Tics occur mainly in childhood (at about 4-12 % of all children). Often, however, they are at this age transitory nature, ie they disappear within 6 months. Tics occur in boys at about three times as often as girls. The family history of tics has been demonstrated.

For lighter course forms the tics stop usually at the beginning of adulthood. In more severe forms symptoms persist even in adulthood, but often in a weakened form. The heaviest and therefore most impressive progressive form is also referred to by the describer, the French neurologist Georges Gilles de la Tourette as so-called Tourette's syndrome.

Patients with chronic multiple tics or Tourette's disorder have about half of the cases, in addition to a hyperkinetic disorder ( ADHD). In patients with Tourette's syndrome and obsessional symptoms or self-injurious behaviors are frequently observed. Almost always develop complex tics for simple tics. Also in the context of OCD tic symptoms may occur concomitantly, while preserving the frame of Tourette's syndrome must be achieved.

Differential Diagnosis

Diagnosis, the tics occur are distinctions to be drawn

  • Neurologically based movement disorders ( dyskinesias ) that occur in conjunction with basic medical disorders (eg, Huntington's disease, PANS / PANDAS, post- viral encephalitis, brain injury ) or as a result of drug ingestion ( eg, antipsychotics, stimulants );
  • Stereotype movements (eg vast body movements, take things in their mouths, bite themselves ) that are observed in a stereotyped movement disorder or a pervasive developmental disorder
  • Compulsions, which are typically complex, usually occur as a response to obsessive thoughts and run according to strict rules.

Causes

The exact cause of the formation of the most common primary tic disorder is still unknown, but a genetic basis is considered safe. In a broad, pan-European study series ( EMTICS ) should be explored to 2017, the exact function has the genetics in the context of tic disorders and what other factors (eg, infections and autoimmune factors ) is important. It is considered a hereditary disorder in the basal ganglia. Less common are organic tics as a result of a general brain damage (eg, encephalitis) or a lesion of the basal ganglia ( the striato - pallidären system ). Increasingly, the striatofrontale dysfunction is blamed for the emergence of tics, which would explain that the tic disorder is a frequent comorbidity of ADHD.

Special form

As with other special forms shall cause the tic douloureux ( double the painful tic ): a short, violent and often repetitive attack of pain with facial spasms in trigeminal neuralgia.

Therapy

Depending on the severity of tic disorder, various therapies available. " Psychodynamic - oriented psychotherapy as well as psychoanalysis must be classified as unsuitable in the treatment of tics, because the cause of tics is organic and not psychogenic. Behavioural approaches are controversial in terms of their effect. "

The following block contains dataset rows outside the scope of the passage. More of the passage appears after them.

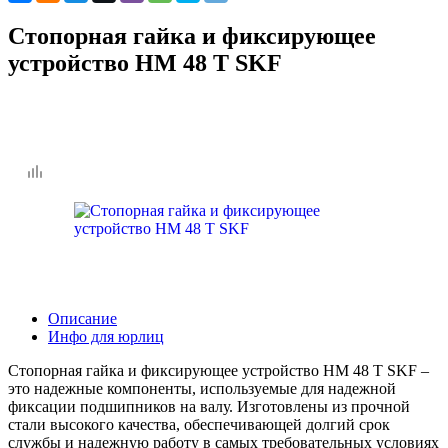
Стопорная гайка и фиксирующее
устройство HM 48 T SKF
Описание
Инфо для юрлиц
Стопорная гайка и фиксирующее устройство HM 48 T SKF –
это надежные компоненты, используемые для надежной
фиксации подшипников на валу. Изготовлены из прочной
стали высокого качества, обеспечивающей долгий срок
службы и надежную работу в самых требовательных условиях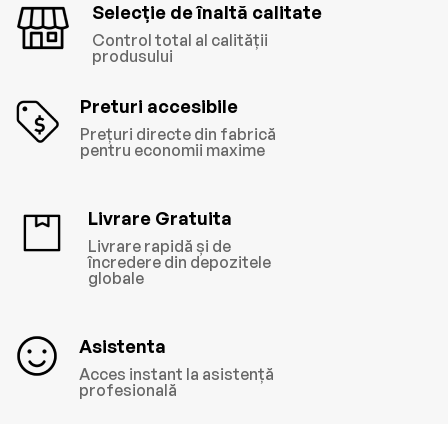
Selecție de înaltă calitate
Control total al calității
produsului
Preturi accesibile
Prețuri directe din fabrică
pentru economii maxime
Livrare Gratuita
Livrare rapidă și de
încredere din depozitele
globale
Asistenta
Acces instant la asistență
profesională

In addition to a comprehensive education and counseling of caregivers ( in affected children esp. parents and teachers ) some relief success can be achieved with simple symptoms through psycho-education and behavioral therapy. Although it is a neurobiological (medical) disease, an improvement in the self-perception of the patient in relation to the tics (eg, protocols and precise description ) and the learning of incompatible reactions ( Habit Reversal Training) in some cases provide relief of symptoms. In addition, with relaxation techniques (eg, progressive muscle relaxation) and positive reinforcement is carried out ( for example, token system ).

In serious, complex and chronic cases and in the case of severe comorbidities, pharmacological treatment is just as necessary as in the case of vocal tics, upon the occurrence of other comorbidities and the full image of Gilles de la Tourette's syndrome. Agent of choice are highly potent neuroleptics from the class of dopamine receptor blockers ( eg Tiaprid, pimozide, haloperidol ) and with appropriate accompanying symptoms antidepressants ( esp. selective serotonin reuptake inhibitors). Psychoeducation and social psychiatric accompaniment can support a drug therapy if necessary.